# What is expected
Would you transcribe the line that holds "The right to be", plus every line beneath it through the end of the data, exactly and with nothing added?

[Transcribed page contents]
--- START ---

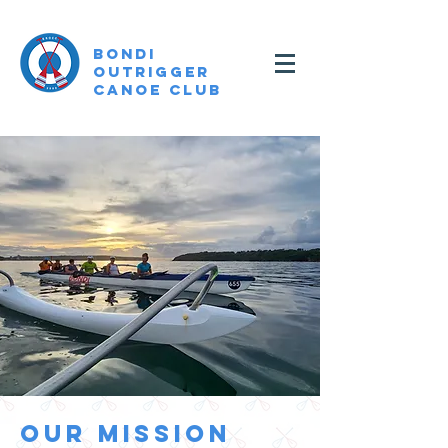
Bondi
Outrigger
canoe Club
OUR MISSION
OUR MISSION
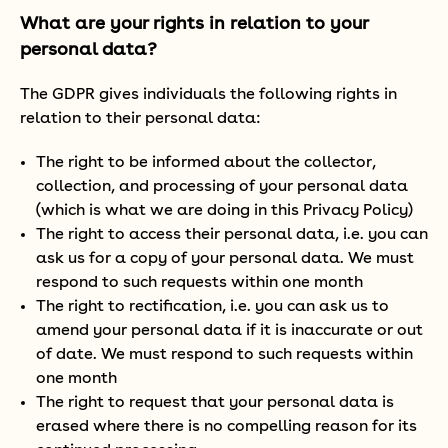
What are your rights in relation to your
personal data?
The GDPR gives individuals the following rights in
relation to their personal data:
The right to be informed about the collector,
collection, and processing of your personal data
(which is what we are doing in this Privacy Policy)
The right to access their personal data, i.e. you can
ask us for a copy of your personal data. We must
respond to such requests within one month
The right to rectification, i.e. you can ask us to
amend your personal data if it is inaccurate or out
of date. We must respond to such requests within
one month
The right to request that your personal data is
erased where there is no compelling reason for its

--- END ---

# Response to this task
The right to be informed about the collector,
collection, and processing of your personal data
(which is what we are doing in this Privacy Policy)
The right to access their personal data, i.e. you can
ask us for a copy of your personal data. We must
respond to such requests within one month
The right to rectification, i.e. you can ask us to
amend your personal data if it is inaccurate or out
of date. We must respond to such requests within
one month
The right to request that your personal data is
erased where there is no compelling reason for its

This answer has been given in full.